The role_name and role_id can be in any format. This is just the ideal example of what it should look like.
User
If you look through the schema.sql and the iam_users
table, you will notice that they do not contain passwords because users can only log in through an OAuth2 provider such as Google and Discord.
Resetting Passwords, Emails etc;
If you look at the iam_users
table again, you will notice a security_token
and security_stamp
field. ASP.NET CORE heavily inspired this. I wasn’t entirely sure how they did it, but I know whenever the security_stamp gets changed, the security_token gets invalidated. Right now I’m still trying to figure out how I would go about verifying it, but I have an idea, but before I tell you that I should break down how it exactly works at this current moment.
security_stamp
The model for the security_stamp doesn’t have a model but instead just takes String
type.
In order to generate a valid security_stamp the function fn
generate_security_stamp(security_stamp: String, action: &str);
This function simply gets the current time in milliseconds then hashes it with Sha256 then turns it into a hexadecimal string.
security_token
The model for the security_token is
#[derive(Debug, Clone, PartialEq, Serialize, Deserialize)]
// security token for the user...
pub struct SecurityToken {
pub token: String,
pub expiry: u128,
pub action: String,
}
First we call
SecurityToken::new(security_stamp: String, action: &str);
Then we serialize with the model with serde_json then we convert the serialization into a hexadecimal.

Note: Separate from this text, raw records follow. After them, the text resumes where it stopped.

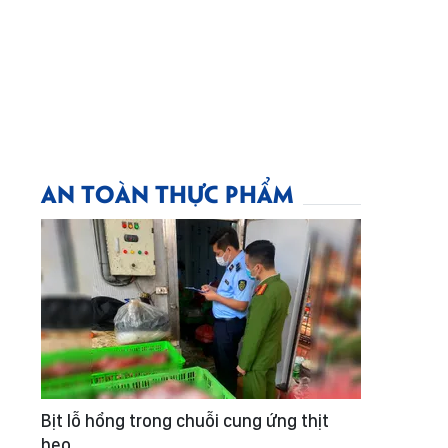
AN TOÀN THỰC PHẨM
Bịt lỗ hổng trong chuỗi cung ứng thịt
heo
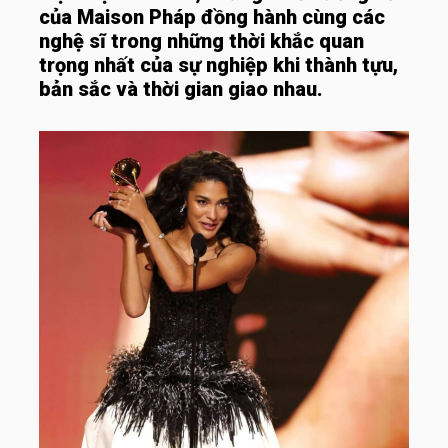
của Maison Pháp đồng hành cùng các
nghệ sĩ trong những thời khắc quan
trọng nhất của sự nghiệp khi thành tựu,
bản sắc và thời gian giao nhau.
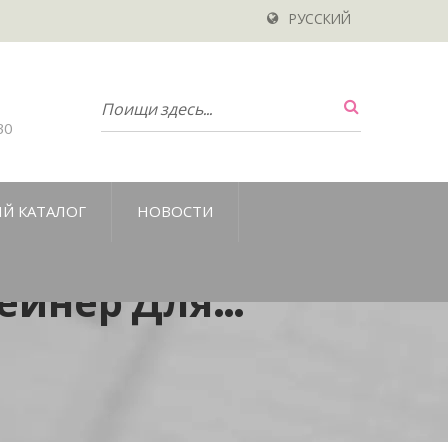
РУССКИЙ
30
Й КАТАЛОГ
НОВОСТИ
ейнер Для
 Модульный
мый Контейнер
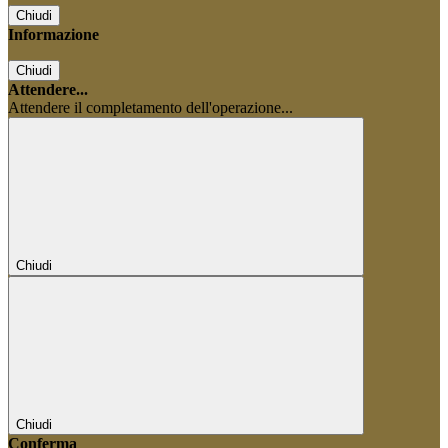
Chiudi
Informazione
Chiudi
Attendere...
Attendere il completamento dell'operazione...
Chiudi
Chiudi
Conferma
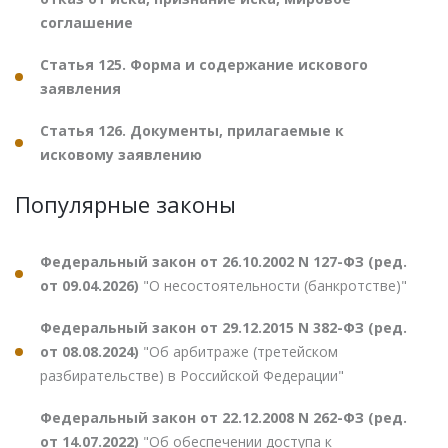
соглашение
Статья 125. Форма и содержание искового
заявления
Статья 126. Документы, прилагаемые к
исковому заявлению
Популярные законы
Федеральный закон от 26.10.2002 N 127-ФЗ (ред.
от 09.04.2026)
"О несостоятельности (банкротстве)"
Федеральный закон от 29.12.2015 N 382-ФЗ (ред.
от 08.08.2024)
"Об арбитраже (третейском
разбирательстве) в Российской Федерации"
Федеральный закон от 22.12.2008 N 262-ФЗ (ред.
от 14.07.2022)
"Об обеспечении доступа к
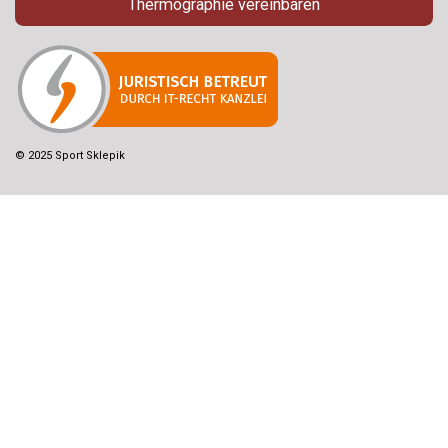
Thermographie vereinbaren
© 2025 Sport Sklepik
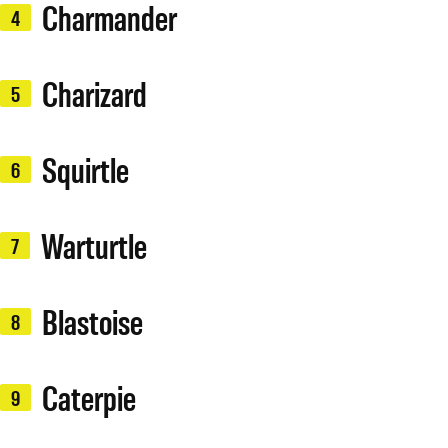
Charmander
4
Charizard
5
Squirtle
6
Warturtle
7
Blastoise
8
Caterpie
9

After we have the hexadecimal of the given model then we can store that into the database.
In order to grab the value we need to call decode_then_deserialize(security_token: Option<String>
This function decodes the hexadecimal string, then deserializes it and casts the generic type SecurityToken. If the token is empty, it returns None.
Shorthand
The function you would use to generate the actual token with the specified action is
UserSecurity::create(action);
so if you would like to create an email reset you would do UserSecurity::create(“email_reset”); then in your route /auth/email_reset you would check if the SecurityToken exists and check if action is set to “email_reset” if not, deny access.
This is simple technical breakdown of the current status of my project.